[Supplied data Boundary: Start]

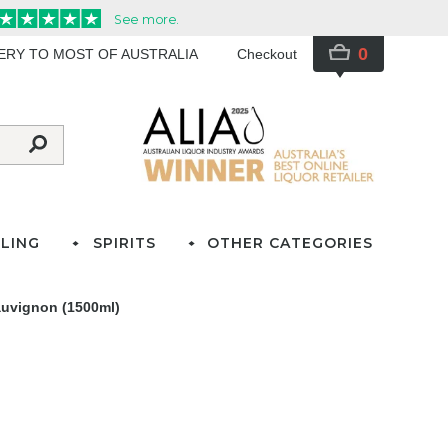
0
VERY TO MOST OF AUSTRALIA
Checkout
LING
SPIRITS
OTHER CATEGORIES
auvignon (1500ml)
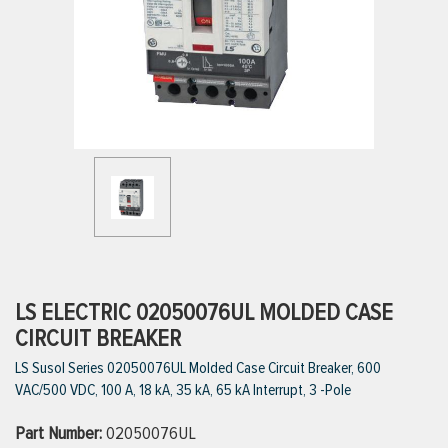
ttings
g
ischarge Hoses)
s
ty
LS ELECTRIC 02050076UL MOLDED CASE
CIRCUIT BREAKER
LS Susol Series 02050076UL Molded Case Circuit Breaker, 600
n
VAC/500 VDC, 100 A, 18 kA, 35 kA, 65 kA Interrupt, 3 -Pole
VIEW ALL PRODUCTS
Part Number:
02050076UL
VIEW ALL BRANDS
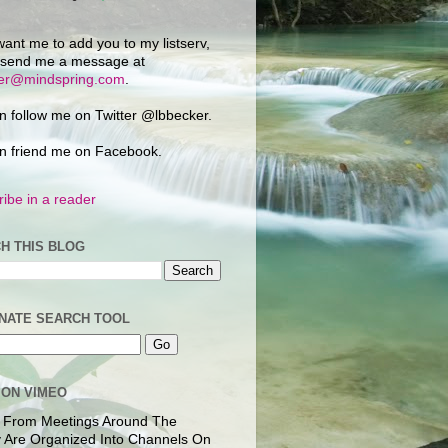
want me to add you to my listserv,
 send me a message at
ker@mindspring.com
.
n follow me on Twitter @lbbecker.
n friend me on Facebook.
ibe in a reader
H THIS BLOG
NATE SEARCH TOOL
 ON VIMEO
 From Meetings Around The
 Are Organized Into Channels On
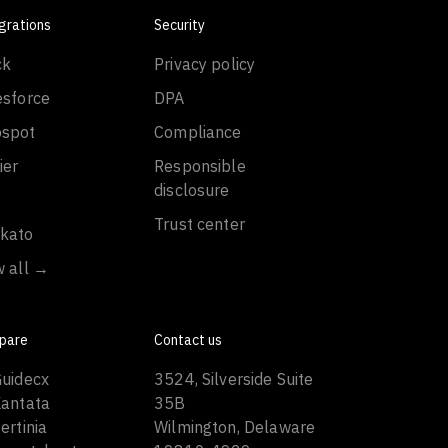
grations
Security
ck
Privacy policy
esforce
DPA
spot
Compliance
ier
Responsible
disclosure
Trust center
kato
w all →
pare
Contact us
Guidecx
3524, Silverside Suite
Kantata
35B
ertinia
Wilmington, Delaware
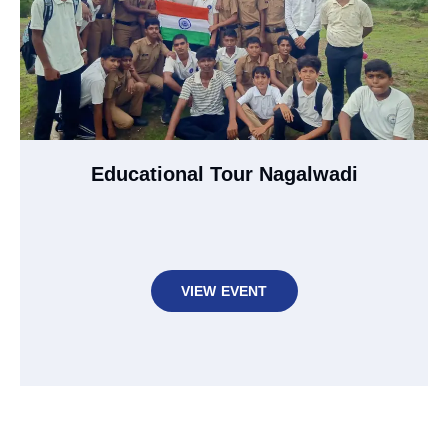
Educational Tour Nagalwadi
VIEW EVENT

[Supplied data Boundary: End]

• [Your assignment]:
Reproduce, without alteration and without pictures, only those lines that lie between the first line of the entries above and the line containing "Wilmington, Delaware", both of them included.

• [Answer box]:
0
VERY TO MOST OF AUSTRALIA
Checkout
LING
SPIRITS
OTHER CATEGORIES
auvignon (1500ml)
ttings
g
ischarge Hoses)
s
ty
LS ELECTRIC 02050076UL MOLDED CASE
CIRCUIT BREAKER
LS Susol Series 02050076UL Molded Case Circuit Breaker, 600
n
VAC/500 VDC, 100 A, 18 kA, 35 kA, 65 kA Interrupt, 3 -Pole
VIEW ALL PRODUCTS
Part Number:
02050076UL
VIEW ALL BRANDS
want me to add you to my listserv,
 send me a message at
ker@mindspring.com
.
n follow me on Twitter @lbbecker.
n friend me on Facebook.
ibe in a reader
H THIS BLOG
NATE SEARCH TOOL
 ON VIMEO
 From Meetings Around The
 Are Organized Into Channels On
grations
Security
ck
Privacy policy
esforce
DPA
spot
Compliance
ier
Responsible
disclosure
Trust center
kato
w all →
pare
Contact us
Guidecx
3524, Silverside Suite
Kantata
35B
ertinia
Wilmington, Delaware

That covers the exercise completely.